A l’ère du tout numérique et de l’intelligence artificielle, les cybermenaces se multiplient et se sophistiquent.
Face à cette réalité, la Tunisie capitalise sur son expertise et sur un dispositif national pionnier pour renforcer son bouclier contre la cybercriminalité.
La Presse — Les enjeux de la cybersécurité ont été au centre des débats lors de la rencontre organisée récemment par l’Organisation nationale des entrepreneurs (ONE), sous le thème « La souveraineté numérique entre sécurité et durabilité des institutions ».
Cette journée, qui a rassemblé des experts, des représentants de différents ministères et des acteurs économiques, a été l’occasion de clarifier ce concept, mais aussi de proposer des recommandations visant à renforcer l’arsenal réglementaire régissant ce secteur.
Sensibiliser pour mieux anticiper les risques
Selon Yassine Gouiaa, président de l’ONE, cet atelier s’inscrit dans le cadre des activités de sensibilisation aux enjeux de la cybersécurité, dans un contexte où l’intérêt pour l’intelligence artificielle et la transformation digitale ne cesse de croître.
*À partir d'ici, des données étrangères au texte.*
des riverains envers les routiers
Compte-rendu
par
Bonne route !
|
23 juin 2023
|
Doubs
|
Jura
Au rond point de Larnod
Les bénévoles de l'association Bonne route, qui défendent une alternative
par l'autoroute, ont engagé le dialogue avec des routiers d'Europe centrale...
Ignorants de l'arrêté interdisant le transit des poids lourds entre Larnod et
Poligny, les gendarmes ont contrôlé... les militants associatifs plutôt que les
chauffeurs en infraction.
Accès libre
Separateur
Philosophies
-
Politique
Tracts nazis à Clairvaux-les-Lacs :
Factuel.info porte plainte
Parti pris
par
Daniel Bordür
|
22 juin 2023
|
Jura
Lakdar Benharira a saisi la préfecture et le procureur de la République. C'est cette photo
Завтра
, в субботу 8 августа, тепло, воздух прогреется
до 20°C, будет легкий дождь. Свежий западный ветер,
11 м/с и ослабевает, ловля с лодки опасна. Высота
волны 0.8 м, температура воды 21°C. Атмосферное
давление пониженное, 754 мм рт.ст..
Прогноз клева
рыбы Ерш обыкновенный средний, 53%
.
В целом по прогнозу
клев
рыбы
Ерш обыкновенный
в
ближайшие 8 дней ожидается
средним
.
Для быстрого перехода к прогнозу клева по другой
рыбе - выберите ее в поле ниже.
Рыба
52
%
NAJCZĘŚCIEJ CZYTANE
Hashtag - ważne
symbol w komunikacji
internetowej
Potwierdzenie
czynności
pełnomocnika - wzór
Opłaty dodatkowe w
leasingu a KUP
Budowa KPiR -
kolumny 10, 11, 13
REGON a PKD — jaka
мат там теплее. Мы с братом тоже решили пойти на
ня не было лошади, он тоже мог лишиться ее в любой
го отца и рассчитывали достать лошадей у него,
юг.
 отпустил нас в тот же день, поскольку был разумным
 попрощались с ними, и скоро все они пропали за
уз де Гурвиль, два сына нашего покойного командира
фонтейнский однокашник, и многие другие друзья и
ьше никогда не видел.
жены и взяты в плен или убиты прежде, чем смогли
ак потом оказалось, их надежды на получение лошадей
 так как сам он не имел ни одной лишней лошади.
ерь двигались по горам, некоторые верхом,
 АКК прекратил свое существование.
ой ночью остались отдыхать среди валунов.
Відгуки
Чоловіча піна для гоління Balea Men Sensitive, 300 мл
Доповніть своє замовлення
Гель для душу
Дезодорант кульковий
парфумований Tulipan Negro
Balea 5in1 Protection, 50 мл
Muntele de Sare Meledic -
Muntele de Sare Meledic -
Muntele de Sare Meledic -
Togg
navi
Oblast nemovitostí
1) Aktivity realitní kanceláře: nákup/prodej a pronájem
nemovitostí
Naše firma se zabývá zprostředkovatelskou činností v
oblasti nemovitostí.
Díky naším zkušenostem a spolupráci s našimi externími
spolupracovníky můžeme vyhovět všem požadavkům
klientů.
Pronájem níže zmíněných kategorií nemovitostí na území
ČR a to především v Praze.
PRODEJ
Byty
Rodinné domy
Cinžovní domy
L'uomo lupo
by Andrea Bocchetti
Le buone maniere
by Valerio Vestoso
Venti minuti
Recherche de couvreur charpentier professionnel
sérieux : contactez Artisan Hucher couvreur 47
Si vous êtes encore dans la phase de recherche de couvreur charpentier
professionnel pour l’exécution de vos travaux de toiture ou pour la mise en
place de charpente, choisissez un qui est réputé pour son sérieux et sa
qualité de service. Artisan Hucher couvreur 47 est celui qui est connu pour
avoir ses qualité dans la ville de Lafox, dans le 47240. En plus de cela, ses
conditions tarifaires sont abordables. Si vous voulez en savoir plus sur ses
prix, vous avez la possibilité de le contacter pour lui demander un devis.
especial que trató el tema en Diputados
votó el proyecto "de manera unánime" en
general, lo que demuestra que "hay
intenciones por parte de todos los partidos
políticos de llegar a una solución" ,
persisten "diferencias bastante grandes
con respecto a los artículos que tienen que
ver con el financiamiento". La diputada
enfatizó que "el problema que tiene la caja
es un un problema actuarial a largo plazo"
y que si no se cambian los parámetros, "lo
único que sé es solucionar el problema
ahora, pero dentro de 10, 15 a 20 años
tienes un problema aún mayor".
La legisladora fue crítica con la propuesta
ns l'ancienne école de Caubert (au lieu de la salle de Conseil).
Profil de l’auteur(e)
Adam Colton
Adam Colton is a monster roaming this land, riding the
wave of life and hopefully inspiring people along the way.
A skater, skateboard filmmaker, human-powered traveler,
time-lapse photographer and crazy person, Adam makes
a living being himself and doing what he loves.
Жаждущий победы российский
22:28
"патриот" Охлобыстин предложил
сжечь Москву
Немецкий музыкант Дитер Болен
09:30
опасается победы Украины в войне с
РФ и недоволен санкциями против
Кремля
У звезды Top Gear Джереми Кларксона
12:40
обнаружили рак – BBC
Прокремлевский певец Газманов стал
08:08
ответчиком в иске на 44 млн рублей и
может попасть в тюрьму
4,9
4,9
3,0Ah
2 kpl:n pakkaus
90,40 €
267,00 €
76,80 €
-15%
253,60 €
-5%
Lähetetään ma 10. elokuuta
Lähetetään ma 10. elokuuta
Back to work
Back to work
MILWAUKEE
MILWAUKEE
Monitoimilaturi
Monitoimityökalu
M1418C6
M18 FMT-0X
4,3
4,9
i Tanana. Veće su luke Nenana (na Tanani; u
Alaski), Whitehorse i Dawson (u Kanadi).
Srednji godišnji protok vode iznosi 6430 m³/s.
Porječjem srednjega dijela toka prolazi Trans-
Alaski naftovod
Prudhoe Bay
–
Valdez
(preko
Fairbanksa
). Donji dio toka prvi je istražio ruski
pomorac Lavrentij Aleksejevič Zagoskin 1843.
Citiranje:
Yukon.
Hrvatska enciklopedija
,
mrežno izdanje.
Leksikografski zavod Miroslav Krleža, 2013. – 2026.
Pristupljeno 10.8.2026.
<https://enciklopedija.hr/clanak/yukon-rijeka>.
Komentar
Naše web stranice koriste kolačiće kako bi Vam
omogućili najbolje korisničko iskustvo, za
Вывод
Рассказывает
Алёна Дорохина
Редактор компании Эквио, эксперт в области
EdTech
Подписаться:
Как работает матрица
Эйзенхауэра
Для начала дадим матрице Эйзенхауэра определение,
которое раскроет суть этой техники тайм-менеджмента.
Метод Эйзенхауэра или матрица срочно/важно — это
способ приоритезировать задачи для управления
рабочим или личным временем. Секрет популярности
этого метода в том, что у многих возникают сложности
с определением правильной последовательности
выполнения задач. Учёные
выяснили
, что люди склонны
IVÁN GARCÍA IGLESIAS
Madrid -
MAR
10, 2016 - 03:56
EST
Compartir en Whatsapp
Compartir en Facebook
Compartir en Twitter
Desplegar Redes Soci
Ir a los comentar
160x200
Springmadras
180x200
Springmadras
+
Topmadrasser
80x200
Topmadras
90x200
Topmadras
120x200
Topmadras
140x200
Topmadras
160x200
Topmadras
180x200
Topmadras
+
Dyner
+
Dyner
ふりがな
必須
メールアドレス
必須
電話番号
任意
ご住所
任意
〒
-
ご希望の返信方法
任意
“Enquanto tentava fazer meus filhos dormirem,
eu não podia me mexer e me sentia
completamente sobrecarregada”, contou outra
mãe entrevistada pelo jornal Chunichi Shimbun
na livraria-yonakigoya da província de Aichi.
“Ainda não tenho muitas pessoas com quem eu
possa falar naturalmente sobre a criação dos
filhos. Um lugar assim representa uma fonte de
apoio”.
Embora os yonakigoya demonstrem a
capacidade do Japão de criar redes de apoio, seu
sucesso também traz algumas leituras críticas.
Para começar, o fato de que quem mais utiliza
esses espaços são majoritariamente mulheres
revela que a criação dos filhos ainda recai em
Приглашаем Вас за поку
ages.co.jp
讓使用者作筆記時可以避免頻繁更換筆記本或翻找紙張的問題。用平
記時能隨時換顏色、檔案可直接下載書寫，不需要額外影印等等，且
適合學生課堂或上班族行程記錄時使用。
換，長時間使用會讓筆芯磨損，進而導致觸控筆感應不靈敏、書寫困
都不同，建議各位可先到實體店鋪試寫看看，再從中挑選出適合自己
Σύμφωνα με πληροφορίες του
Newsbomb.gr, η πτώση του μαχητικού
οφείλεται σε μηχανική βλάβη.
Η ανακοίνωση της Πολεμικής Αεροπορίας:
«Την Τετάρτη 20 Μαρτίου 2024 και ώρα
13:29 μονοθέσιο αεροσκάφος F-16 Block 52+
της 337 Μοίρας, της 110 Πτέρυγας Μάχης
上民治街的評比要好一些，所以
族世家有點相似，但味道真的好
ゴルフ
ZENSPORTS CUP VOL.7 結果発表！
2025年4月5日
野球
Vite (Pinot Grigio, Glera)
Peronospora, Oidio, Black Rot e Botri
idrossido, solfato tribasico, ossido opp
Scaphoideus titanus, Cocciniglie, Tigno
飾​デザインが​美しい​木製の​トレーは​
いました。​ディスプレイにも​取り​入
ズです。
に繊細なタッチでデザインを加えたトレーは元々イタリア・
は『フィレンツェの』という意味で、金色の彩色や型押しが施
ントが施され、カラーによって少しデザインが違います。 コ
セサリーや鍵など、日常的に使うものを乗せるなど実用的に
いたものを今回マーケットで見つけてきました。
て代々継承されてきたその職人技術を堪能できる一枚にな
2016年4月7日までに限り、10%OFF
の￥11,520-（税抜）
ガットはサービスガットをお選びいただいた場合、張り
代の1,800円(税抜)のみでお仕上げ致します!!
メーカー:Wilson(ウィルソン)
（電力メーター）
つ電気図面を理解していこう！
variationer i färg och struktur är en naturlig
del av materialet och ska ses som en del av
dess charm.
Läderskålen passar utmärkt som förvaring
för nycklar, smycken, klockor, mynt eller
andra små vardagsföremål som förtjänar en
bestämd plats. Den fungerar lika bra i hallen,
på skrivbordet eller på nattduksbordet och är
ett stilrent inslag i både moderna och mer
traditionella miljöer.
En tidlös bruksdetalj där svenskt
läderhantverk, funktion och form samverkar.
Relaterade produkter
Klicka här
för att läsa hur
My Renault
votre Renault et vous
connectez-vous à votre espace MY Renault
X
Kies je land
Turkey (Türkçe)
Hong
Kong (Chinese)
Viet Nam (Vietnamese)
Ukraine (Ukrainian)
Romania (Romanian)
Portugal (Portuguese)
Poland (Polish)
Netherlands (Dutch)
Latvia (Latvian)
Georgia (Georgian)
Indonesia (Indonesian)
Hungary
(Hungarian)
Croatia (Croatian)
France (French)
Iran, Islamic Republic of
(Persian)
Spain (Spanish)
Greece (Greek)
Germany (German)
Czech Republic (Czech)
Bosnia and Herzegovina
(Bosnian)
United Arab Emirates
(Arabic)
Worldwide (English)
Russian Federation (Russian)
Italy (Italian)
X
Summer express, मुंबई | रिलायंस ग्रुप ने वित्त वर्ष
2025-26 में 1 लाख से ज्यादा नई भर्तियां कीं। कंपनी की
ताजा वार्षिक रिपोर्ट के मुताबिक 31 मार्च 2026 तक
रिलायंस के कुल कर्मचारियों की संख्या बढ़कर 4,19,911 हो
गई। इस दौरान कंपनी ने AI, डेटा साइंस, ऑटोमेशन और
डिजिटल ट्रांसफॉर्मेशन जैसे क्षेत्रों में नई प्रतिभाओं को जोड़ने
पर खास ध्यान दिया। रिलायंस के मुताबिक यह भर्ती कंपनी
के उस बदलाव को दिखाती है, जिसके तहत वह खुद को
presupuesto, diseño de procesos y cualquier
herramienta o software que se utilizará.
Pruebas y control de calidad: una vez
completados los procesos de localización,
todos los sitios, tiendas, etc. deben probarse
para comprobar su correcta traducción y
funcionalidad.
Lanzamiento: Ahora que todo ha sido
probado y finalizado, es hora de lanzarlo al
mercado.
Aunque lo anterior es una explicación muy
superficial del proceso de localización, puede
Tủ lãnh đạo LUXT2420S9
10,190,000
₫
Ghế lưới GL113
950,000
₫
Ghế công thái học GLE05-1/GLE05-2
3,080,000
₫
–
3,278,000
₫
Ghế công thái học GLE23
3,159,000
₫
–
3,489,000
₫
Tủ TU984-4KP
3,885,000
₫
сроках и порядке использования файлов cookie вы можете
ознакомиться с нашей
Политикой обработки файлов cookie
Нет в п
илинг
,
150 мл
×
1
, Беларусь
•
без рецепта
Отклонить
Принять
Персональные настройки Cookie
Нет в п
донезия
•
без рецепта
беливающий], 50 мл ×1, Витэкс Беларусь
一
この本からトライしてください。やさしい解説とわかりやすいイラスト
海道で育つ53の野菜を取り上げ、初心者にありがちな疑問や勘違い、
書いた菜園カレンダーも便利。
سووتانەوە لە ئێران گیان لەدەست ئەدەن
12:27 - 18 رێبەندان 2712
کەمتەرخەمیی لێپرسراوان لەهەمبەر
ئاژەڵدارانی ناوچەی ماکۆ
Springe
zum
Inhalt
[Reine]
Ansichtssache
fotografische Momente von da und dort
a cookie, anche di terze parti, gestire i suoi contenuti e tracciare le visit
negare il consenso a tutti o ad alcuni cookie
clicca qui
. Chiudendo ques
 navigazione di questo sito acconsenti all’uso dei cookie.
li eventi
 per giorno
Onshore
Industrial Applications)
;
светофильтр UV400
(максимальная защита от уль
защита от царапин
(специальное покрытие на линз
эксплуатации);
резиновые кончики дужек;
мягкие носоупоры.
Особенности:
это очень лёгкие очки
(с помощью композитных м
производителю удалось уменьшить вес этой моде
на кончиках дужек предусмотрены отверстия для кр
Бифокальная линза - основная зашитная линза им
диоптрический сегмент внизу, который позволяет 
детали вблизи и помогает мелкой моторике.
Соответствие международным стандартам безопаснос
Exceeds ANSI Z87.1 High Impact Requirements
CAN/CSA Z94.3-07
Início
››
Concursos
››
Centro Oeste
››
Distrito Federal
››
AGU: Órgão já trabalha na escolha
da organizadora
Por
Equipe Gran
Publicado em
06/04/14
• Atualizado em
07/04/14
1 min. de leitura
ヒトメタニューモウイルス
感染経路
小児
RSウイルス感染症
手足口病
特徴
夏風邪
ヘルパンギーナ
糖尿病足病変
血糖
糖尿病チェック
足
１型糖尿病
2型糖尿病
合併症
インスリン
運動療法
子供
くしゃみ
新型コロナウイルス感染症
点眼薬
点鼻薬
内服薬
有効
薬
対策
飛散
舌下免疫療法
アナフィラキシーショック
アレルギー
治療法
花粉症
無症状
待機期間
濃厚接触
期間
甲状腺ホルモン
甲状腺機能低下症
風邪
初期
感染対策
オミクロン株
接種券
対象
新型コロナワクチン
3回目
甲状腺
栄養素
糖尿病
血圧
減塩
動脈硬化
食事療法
Soulignant l’importance de vulgariser et de démystifier le concept de cybersécurité auprès des acteurs économiques, Oussama Lahmar, expert en cybersécurité, a affirmé que la Tunisie dispose de compétences de renommée dans ce domaine, un atout majeur qui distingue le pays.
Il a ajouté qu’aucun établissement n’est à l’abri d’une attaque cybernétique et que l’établissement d’un état des lieux technique figure parmi les prérequis indispensables pour toute entreprise afin d’anticiper d’éventuels incidents. Il a, en outre, indiqué que la Tunisie peut devenir un leader dans ce domaine, appelant, dans ce même contexte, à activer les stratégies mises en place.
Un dispositif national pionnier
De son côté, Habib Ben Yahyeten, directeur technique à l’Agence nationale de la cybersécurité (Ancs), a souligné qu’en matière de cybersécurité, la Tunisie est avant-gardiste. La création, en 2004, d’une agence nationale dédiée à la cybersécurité — devançant même certains pays européens — ainsi que l’adhésion, en 2007, du Centre d’expertise et de réponse aux incidents de sécurité informatique (Cert tunisien) à l’organisation internationale « First », qui regroupe les centres de traitement des incidents cyber à travers le monde, avec aujourd’hui cinq Cert sectoriels membres de cette organisation, confèrent à la Tunisie une longueur d’avance dans ce domaine.
Fort d’une expérience accumulée au cours des vingt dernières années, le pays dispose d’une culture de sécurité cybernétique bien ancrée. Toutefois, a-t-il ajouté, ces dispositifs sont appelés à être renforcés, car les menaces évoluent constamment. Le responsable a également indiqué que les cybermenaces concernent tous les secteurs, mais aussi les individus, comme en témoigne un incident survenu en 2024, au cours duquel une centaine d’étudiants ont été victimes d’attaques de phishing ciblant les données de leurs cartes de paiement électronique.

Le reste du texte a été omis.